Rail transportation of all kinds, including streetcars, dominated the movement of people and freight for the last part of the 1800s and the first 50 years of the 1900s. People did not have to own their own vehicles; they could make use of mass transit for their travels. The advent of the automobile and accompanying roads changed all that. Streetcars and other means of mass transit dwindled in popularity as people used their cars to travel to all sorts of places not accessible by rail transportation. Suburbs grew up around major cities, became completely car based, and the remains of mass transit serviced only the densely populated cities.

This all happened because that's what people wanted. They wanted the freedom to live somewhere instead of a crowded city, and they wanted the freedom to go exactly where they wanted when they wanted. This type of freedom allowed by cars is its major attraction and few people would want to give it up.

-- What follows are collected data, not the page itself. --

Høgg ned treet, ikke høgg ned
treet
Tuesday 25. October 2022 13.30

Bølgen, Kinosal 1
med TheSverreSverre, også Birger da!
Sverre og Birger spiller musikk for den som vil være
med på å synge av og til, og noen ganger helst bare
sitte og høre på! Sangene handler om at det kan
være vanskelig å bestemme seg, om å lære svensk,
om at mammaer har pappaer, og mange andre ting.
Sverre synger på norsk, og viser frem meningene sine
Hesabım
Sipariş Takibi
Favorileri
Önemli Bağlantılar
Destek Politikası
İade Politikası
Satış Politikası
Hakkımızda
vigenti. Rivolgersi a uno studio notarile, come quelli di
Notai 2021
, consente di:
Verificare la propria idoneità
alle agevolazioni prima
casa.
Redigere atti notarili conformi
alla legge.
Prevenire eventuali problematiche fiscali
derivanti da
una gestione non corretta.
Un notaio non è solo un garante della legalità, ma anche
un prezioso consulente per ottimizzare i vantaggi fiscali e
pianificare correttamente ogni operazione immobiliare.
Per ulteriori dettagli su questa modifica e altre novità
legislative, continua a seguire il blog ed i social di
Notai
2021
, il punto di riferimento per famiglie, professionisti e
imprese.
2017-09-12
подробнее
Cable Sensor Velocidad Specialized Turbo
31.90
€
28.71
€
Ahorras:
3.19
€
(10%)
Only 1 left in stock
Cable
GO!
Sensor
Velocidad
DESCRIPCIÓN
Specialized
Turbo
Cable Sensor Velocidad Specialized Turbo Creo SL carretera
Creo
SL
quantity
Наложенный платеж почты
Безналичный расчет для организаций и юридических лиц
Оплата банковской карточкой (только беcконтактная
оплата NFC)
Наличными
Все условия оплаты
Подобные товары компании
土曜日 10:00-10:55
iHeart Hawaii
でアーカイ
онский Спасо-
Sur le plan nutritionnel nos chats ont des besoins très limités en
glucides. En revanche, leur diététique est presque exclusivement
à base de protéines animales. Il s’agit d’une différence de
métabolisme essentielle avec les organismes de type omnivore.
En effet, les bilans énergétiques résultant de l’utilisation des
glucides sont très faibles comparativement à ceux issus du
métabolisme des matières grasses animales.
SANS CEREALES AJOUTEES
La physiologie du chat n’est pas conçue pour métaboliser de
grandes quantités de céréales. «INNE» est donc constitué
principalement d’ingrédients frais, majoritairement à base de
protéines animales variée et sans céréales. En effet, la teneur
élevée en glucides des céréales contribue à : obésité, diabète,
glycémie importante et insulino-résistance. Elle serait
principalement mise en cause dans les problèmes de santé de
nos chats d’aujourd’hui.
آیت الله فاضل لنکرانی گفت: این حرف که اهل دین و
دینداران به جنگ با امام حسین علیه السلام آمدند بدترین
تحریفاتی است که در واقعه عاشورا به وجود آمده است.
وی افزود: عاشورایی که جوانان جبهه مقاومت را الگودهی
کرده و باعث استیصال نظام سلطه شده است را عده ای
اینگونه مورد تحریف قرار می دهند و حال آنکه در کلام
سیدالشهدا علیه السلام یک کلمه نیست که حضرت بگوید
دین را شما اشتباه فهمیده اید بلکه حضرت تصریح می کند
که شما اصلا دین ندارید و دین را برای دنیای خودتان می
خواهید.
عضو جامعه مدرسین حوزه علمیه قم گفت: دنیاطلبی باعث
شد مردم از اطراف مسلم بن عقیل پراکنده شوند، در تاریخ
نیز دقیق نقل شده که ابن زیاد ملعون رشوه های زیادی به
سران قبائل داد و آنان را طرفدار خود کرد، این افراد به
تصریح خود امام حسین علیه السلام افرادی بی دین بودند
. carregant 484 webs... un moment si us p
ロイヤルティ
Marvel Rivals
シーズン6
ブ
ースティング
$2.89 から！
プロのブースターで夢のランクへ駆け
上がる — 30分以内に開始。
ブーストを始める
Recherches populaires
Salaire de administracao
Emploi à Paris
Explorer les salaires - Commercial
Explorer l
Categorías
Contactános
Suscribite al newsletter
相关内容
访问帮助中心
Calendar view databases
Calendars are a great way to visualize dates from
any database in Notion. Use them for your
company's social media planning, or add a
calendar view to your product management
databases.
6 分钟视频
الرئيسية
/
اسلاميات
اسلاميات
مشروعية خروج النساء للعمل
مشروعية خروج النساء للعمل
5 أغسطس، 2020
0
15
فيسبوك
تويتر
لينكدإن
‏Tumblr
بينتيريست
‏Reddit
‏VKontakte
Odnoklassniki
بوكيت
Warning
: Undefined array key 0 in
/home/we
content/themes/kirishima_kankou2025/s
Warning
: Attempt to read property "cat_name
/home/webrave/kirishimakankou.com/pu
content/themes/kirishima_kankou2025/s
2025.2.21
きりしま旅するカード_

Of course, this comes at a price, and Mr. Baker and numerous others have pointed out the many undesirable “side effects” of an automobile culture. But, returning to streetcars and other mass transit transportation is not going to appeal to most people, not matter how bad the future reality of traveling by cars on roads becomes. Mass transit can only work at all (and not always well) where there is sufficient population density, and people who live in suburbs or exurbs are there because they don't want to be part of high density population.

Cars can only be replaced by a ground transportation system that gives people the freedom to have their own vehicle and go where they want when they want. At Aeromobile Inc. our Aeroduct System does just that. It carries vehicles of any size, privately owned for the most part, on a cushion of air and service all the places where cars are currently the only possibility. Our system allows entry and destination points anywhere along the guideway, and these points of accessibility can be at each home, store, church, hospital, business, etc. as close together or as far apart as these locations are in the cities, towns, and suburbs we have today.

So, we can give Mr. Baker and anyone else a direct ride (no stops at other stations along the way) from their home to the store or anywhere else without requiring driving on busy roads in bad weather while consuming lots of high priced fuel and creating lots of carbon emissions. Our system is far more efficient and people and environmentally friendly than that.